Overnight trading in Asia had been mixed despite a rebound on Wall Street, but January purchasing manager index (PMI) data helped settle European nerves before the European Central Bank's monthly meeting on Thursday.
The pan-regional FTSEurofirst 300 was up 0.4% after the data. Outperforming Italy, Spain and Portugal bolstered gains of 0.4, 0.3 and 0.2% in London, Paris and Frankfurt.
Markit's euro zone Composite PMI, which gauges business activity across thousands of companies and is seen as a good guide to economic health, climbed to 52.9 in January from 52.1 the previous month.
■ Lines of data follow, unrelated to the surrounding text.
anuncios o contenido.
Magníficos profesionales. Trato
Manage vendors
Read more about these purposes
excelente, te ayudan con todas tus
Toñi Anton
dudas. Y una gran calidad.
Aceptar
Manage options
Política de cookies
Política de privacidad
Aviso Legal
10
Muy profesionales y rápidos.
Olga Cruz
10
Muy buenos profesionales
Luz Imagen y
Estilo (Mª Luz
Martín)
That was the highest final reading since June 2011.
It showed the recovery of the 18-member bloc is broad-based, Markit said, with Germany leading an upswing in peripheral members amid signs of a stabilisation in number two economy France.
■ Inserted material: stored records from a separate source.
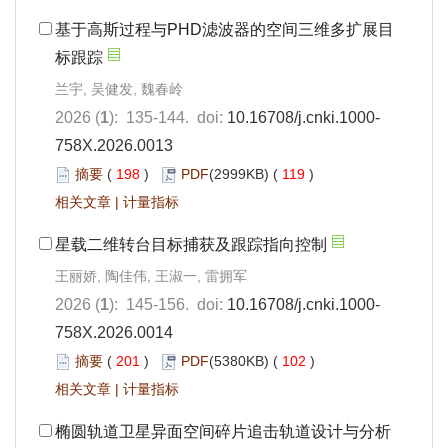
基于高斯过程与PHD滤波器的空间三维多扩展目
标跟踪
兰宇, 吴健发, 魏春岭
2026 (
1
): 135-144. doi:
10.16708/j.cnki.1000-
758X.2026.0013
摘要
(
198
)
PDF
(2999KB) (
119
)
相关文章
|
计量指标
星载二维转台目标捕获及跟踪指向控制
王丽娇, 陶佳伟, 王淑一, 雷拥军
2026 (
1
): 145-156. doi:
10.16708/j.cnki.1000-
758X.2026.0014
摘要
(
201
)
PDF
(5380KB) (
102
)
相关文章
|
计量指标
椭圆轨道卫星异面空间碎片追击轨道设计与分析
"The euro zone PMI was down slightly on the earlier flash reading but nevertheless signals a very encouraging start to the year," said Chris Williamson, Markit's chief economist.
It was welcome news following data hiccups from the world's biggest economies, the US and China, earlier this week.
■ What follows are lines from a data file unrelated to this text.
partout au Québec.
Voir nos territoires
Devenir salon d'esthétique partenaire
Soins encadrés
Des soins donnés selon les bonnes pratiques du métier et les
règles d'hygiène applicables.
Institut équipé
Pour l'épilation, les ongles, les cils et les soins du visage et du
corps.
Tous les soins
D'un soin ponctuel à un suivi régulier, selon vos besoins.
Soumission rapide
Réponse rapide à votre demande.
Dealers cautioned, however, that the mood remained brittle and it would only take a poor US payrolls report on Friday to set the bears running again. The ADP reading on private hiring is due later on Wednesday, and investors are likely to react badly to any disappointment.
In Asia, the strain clearly took a toll. Demand for safety in the yen and top-rated bonds grew on a roller-coaster day for Toyko's Nikkei and more losses for Chinese stocks.
The Nikkei eventually closed up 1.2%, but swings throughout the day meant it never got close to testing resistance at the 200-day moving average. The index has shed 14% this year following last year's 50% boom.
YEN EFFECT
The faltering performance was all the more disappointing as some major corporate names reported upbeat earnings, helped by the yen's recent plunge. Panasonic Corp jumped 17% after its quarterly earnings more than tripled. Toyota Motor Corp rose 5% after it predicted record annual profits.
On Wall Street, the Dow had ended Tuesday up 0.47% and the S&P 500 added 0.76%. But stock futures were trading lower on Wednesday, with the S&P e-mini contract off 0.3%.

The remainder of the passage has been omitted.